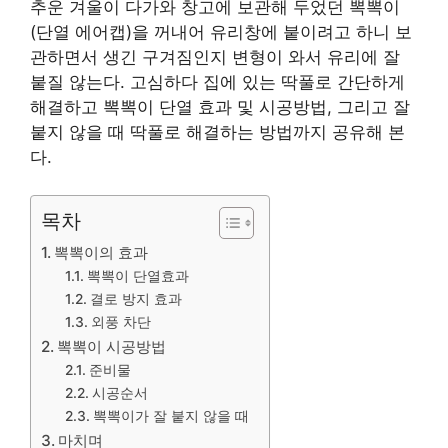
추운 겨울이 다가와 창고에 보관해 두었던 뽁뽁이
(단열 에어캡)을 꺼내어 유리창에 붙이려고 하니 보
관하면서 생긴 구겨짐인지 변형이 와서 유리에 잘
붙질 않는다. 고심하다 집에 있는 딱풀로 간단하게
해결하고 뽁뽁이 단열 효과 및 시공방법, 그리고 잘
붙지 않을 때 딱풀로 해결하는 방법까지 공유해 본
다.
목차
뽁뽁이의 효과
뽁뽁이 단열효과
결로 방지 효과
외풍 차단
뽁뽁이 시공방법
준비물
시공순서
뽁뽁이가 잘 붙지 않을 때
마치며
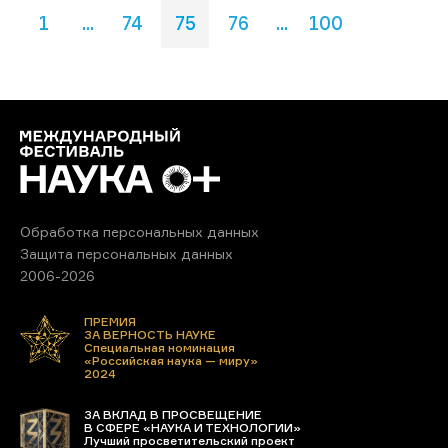
1
...
74
75
76
...
100
Обработка персональных данных
Защита персональных данных
2006-2026
ПРЕМИЯ
ЗА ВЕРНОСТЬ НАУКЕ
Специальная номинация
«Российская наука — миру»
2024
ЗА ВКЛАД В ПРОСВЕЩЕНИЕ
В СФЕРЕ «НАУКА И ТЕХНОЛОГИИ»
Лучший просветительский проект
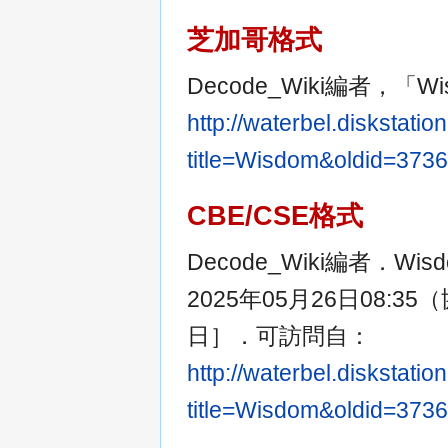
芝加哥格式
Decode_Wiki編者，「W
http://waterbel.diskstat
title=Wisdom&oldid=37
CBE/CSE格式
Decode_Wiki編者．Wi
2025年05月26日08:3
日］．可訪問自：
http://waterbel.diskstat
title=Wisdom&oldid=37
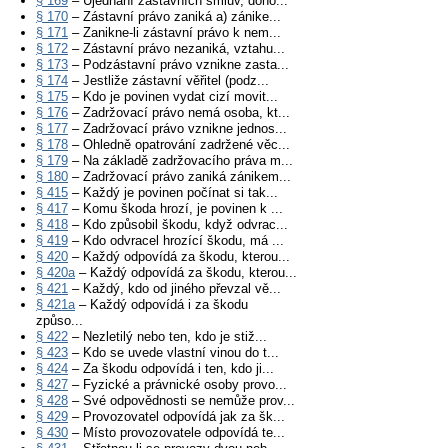
§ 169
– Ujednání zástavních smluv, doho...
§ 170
– Zástavní právo zaniká a) zánike...
§ 171
– Zanikne-li zástavní právo k nem...
§ 172
– Zástavní právo nezaniká, vztahu...
§ 173
– Podzástavní právo vznikne zasta...
§ 174
– Jestliže zástavní věřitel (podz...
§ 175
– Kdo je povinen vydat cizí movit...
§ 176
– Zadržovací právo nemá osoba, kt...
§ 177
– Zadržovací právo vznikne jednos...
§ 178
– Ohledně opatrování zadržené věc...
§ 179
– Na základě zadržovacího práva m...
§ 180
– Zadržovací právo zaniká zánikem...
§ 415
– Každý je povinen počínat si tak...
§ 417
– Komu škoda hrozí, je povinen k ...
§ 418
– Kdo způsobil škodu, když odvrac...
§ 419
– Kdo odvracel hrozící škodu, má ...
§ 420
– Každý odpovídá za škodu, kterou...
§ 420a
– Každý odpovídá za škodu, kterou...
§ 421
– Každý, kdo od jiného převzal vě...
§ 421a
– Každý odpovídá i za škodu
způso...
§ 422
– Nezletilý nebo ten, kdo je stiž...
§ 423
– Kdo se uvede vlastní vinou do t...
§ 424
– Za škodu odpovídá i ten, kdo ji...
§ 427
– Fyzické a právnické osoby provo...
§ 428
– Své odpovědnosti se nemůže prov...
§ 429
– Provozovatel odpovídá jak za šk...
§ 430
– Místo provozovatele odpovídá te...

───

> _Your goal_
Each line in the data that holds the string "vznikne" should be found and copied.

> _Solution for this task_
– Podzástavní právo vznikne zasta...
– Zadržovací právo vznikne jednos...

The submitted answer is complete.